Since oligodendroglial tumors are sensitive to chemotherapy and have a better prognosis, the differentiation of oligodendroglial tumors (OT) from astrocytic tumors (AT) is important.

Purpose

To investigate the perfusion and permeability parameters that differentiate grade II and III OT from AT, using dynamic contrast-enhanced (DCE) and dynamic susceptibility contrast (DSC) magnetic resonance imaging (MRI).

Material and Methods

We retrospectively reviewed the DCE and DSC MRIs of 39 patients with OT (OTs, n = 19; grade II, n = 12 and grade III, n = 7) and AT (ATs, n = 20; grade II, n = 7 and grade III, n = 13). Glioblastomas were not included. Various histogram parameters of relative cerebral blood volume, volume transfer constant (Ktrans), flux rate constant (Kep), plasma volume fraction (Vp), and extravascular extracellular volume fraction (Ve) from DSC and DCE MRI, were compared between the two groups. Univariable and multivariable logistic regression were used to distinguish OT from AT. Receiver operating characteristic (ROC) curve analysis was performed.

Results

On the results of DCE MRI, most of the histogram parameters of Ktrans, Kep, and Ve showed tendencies toward higher values in OT than AT. Multivariable logistic regression revealed that the 50th Kep and 95th Ktrans were the most significant parameters predictive of OT, with an odds ratio of 3.7 and 2.5, respectively (P = 0.004 and 0.03).
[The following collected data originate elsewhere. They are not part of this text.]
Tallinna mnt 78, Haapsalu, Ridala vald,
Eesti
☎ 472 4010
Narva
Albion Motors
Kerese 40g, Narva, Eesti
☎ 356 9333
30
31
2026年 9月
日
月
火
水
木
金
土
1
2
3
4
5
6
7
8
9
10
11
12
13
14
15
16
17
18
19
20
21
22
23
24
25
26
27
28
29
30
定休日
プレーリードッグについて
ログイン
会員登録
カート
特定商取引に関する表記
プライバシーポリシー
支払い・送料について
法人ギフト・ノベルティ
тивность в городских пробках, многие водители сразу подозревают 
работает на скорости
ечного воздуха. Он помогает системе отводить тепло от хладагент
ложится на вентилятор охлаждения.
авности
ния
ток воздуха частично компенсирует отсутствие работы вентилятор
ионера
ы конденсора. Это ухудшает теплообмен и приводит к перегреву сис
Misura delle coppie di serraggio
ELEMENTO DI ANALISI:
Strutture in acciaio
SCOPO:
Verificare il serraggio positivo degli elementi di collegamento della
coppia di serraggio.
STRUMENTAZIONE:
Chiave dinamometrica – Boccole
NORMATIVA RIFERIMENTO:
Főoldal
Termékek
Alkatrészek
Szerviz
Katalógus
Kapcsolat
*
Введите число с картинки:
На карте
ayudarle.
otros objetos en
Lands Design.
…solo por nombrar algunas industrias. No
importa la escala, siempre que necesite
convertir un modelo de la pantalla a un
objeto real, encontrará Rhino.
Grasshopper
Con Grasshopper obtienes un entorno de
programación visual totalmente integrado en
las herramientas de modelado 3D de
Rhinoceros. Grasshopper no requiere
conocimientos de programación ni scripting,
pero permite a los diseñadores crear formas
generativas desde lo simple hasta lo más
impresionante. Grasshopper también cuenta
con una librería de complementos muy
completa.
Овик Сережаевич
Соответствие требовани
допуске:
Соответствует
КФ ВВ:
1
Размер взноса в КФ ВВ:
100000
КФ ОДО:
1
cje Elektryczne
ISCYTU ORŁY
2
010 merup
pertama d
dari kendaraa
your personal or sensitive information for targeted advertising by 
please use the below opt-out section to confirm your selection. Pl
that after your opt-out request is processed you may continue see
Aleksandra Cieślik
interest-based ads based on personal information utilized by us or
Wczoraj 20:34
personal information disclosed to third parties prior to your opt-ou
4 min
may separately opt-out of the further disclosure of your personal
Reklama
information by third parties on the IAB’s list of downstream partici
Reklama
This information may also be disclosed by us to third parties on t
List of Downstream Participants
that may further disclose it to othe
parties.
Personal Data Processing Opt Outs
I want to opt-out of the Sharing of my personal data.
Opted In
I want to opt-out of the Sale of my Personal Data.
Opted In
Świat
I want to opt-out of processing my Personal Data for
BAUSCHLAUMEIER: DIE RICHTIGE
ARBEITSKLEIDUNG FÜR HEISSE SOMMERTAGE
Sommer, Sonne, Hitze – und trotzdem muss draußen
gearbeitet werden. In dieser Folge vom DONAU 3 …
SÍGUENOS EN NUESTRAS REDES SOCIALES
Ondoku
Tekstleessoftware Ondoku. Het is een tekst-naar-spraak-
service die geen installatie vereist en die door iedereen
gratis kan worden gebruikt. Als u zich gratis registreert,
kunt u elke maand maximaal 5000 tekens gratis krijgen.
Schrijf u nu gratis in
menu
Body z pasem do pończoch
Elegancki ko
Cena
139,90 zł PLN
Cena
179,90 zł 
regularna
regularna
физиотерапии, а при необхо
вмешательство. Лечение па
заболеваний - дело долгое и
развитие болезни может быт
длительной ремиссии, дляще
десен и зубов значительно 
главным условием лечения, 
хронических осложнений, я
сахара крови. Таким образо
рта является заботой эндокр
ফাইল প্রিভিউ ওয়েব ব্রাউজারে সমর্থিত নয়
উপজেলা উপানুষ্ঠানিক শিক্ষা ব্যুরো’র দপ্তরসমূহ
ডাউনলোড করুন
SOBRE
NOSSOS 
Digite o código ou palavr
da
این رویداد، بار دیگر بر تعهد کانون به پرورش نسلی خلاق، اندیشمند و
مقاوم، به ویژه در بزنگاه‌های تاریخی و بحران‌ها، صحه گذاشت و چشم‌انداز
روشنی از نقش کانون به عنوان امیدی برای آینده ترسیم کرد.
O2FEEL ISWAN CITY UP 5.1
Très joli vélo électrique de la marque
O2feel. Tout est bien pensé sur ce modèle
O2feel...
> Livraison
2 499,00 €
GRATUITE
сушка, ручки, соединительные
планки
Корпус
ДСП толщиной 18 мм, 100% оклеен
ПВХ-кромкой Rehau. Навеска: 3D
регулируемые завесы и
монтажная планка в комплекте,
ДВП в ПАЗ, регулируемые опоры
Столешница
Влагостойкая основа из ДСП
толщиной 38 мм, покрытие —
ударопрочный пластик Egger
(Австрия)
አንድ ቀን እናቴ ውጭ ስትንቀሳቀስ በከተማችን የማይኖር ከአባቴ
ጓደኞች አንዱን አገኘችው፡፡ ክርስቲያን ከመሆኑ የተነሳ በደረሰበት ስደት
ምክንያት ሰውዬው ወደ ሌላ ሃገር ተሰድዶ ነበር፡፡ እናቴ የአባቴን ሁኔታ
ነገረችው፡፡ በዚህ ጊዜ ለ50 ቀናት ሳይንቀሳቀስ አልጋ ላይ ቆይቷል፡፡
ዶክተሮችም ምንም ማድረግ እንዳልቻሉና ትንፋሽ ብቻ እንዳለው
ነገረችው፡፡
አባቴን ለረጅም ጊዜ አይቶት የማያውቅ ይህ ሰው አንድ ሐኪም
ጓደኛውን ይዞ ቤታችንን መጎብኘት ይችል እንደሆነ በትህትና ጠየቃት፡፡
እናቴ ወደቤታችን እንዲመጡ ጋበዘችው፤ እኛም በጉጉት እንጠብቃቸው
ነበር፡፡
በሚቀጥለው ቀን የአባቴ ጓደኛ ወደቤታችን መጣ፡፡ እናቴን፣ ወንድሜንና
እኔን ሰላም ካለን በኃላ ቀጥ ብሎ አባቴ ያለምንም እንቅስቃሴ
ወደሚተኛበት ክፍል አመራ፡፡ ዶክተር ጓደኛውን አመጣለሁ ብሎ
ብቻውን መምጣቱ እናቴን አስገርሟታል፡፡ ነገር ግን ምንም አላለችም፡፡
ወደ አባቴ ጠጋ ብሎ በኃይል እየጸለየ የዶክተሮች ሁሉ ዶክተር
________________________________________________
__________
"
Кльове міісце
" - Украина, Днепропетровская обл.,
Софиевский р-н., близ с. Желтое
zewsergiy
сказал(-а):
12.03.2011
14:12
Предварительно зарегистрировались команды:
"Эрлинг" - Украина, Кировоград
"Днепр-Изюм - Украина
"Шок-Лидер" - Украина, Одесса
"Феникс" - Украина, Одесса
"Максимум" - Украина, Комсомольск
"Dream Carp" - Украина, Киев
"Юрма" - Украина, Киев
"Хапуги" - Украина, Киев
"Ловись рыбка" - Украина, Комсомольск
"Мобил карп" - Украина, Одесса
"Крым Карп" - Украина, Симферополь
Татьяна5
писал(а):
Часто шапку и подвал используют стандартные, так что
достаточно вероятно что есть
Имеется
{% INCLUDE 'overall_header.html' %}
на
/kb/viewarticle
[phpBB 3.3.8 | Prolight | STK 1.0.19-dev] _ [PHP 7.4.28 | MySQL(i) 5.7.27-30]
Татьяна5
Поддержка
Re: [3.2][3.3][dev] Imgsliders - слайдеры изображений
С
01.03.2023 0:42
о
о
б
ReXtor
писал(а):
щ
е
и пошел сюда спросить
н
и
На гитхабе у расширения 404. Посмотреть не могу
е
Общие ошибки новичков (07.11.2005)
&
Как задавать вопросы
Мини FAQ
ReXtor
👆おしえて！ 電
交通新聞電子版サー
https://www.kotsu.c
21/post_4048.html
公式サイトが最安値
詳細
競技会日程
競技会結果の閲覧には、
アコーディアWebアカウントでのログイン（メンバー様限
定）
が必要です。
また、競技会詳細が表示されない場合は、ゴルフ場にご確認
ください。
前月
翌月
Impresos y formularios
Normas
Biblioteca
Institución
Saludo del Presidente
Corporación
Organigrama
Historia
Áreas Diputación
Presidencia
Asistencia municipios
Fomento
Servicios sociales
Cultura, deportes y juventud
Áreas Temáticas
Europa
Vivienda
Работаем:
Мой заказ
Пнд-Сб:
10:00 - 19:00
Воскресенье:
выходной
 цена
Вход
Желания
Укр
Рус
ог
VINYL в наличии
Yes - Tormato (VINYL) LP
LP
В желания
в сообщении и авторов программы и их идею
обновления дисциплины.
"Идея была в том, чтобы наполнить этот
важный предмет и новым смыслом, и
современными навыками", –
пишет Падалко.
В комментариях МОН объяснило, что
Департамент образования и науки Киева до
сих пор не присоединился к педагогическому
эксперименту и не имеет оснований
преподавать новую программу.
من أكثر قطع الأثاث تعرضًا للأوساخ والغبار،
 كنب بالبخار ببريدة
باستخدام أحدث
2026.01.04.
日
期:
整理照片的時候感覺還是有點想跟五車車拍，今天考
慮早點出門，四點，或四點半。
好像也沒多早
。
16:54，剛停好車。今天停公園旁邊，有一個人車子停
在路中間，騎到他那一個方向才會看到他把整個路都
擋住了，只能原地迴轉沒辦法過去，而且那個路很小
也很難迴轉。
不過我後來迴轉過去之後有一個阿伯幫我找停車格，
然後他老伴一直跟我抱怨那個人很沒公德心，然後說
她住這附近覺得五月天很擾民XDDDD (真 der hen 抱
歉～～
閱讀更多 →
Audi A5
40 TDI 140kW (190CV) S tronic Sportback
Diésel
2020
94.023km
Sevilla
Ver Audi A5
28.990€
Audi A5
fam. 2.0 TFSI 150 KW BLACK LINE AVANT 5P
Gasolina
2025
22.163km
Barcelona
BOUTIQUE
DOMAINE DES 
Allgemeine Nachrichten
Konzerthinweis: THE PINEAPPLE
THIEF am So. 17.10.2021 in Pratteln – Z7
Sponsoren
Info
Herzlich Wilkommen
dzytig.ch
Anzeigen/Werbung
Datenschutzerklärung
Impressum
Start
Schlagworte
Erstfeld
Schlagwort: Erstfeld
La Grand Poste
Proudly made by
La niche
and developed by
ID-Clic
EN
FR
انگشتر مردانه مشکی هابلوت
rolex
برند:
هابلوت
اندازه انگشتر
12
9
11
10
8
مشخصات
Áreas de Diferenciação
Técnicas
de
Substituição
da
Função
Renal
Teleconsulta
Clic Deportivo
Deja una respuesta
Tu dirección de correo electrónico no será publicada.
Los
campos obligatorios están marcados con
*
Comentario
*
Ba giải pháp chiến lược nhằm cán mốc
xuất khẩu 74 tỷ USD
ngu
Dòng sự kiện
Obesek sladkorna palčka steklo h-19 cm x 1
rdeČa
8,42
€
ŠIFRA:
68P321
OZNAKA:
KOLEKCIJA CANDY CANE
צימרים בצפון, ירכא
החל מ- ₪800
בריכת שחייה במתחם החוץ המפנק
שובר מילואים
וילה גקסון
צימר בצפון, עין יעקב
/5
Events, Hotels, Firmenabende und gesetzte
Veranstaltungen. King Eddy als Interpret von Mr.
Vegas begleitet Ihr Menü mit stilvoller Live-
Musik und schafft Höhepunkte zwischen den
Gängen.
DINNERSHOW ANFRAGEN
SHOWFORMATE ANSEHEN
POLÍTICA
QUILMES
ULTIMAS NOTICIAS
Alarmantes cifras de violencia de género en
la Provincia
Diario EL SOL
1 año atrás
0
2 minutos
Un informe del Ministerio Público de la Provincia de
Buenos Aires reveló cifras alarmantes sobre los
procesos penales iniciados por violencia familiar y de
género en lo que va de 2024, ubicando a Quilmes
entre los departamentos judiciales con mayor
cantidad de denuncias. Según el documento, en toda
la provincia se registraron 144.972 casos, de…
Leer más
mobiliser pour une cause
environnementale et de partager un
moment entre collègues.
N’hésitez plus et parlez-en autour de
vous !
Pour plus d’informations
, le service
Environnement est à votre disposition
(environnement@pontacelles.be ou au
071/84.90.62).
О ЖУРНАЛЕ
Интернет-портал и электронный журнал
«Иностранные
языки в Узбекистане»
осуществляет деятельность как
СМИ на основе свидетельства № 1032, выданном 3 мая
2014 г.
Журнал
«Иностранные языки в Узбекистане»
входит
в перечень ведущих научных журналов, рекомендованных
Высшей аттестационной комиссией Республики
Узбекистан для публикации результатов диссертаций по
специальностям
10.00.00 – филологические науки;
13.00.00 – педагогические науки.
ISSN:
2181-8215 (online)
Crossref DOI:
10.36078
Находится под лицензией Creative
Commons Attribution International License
The area under the curve from the ROC curve analysis for the 50th Kep and the 95th Ktrans were 0.81 and 0.80, respectively.

Conclusion

The DCE MRI-derived parameters of Ktrans and Kep could facilitate differentiation of OT from AT.

Keywords

Oligodendroglial tumors astrocytomas dynamic susceptibility contrast MRI dynamic contrast-enhanced MRI magnetic resonance imaging (MRI)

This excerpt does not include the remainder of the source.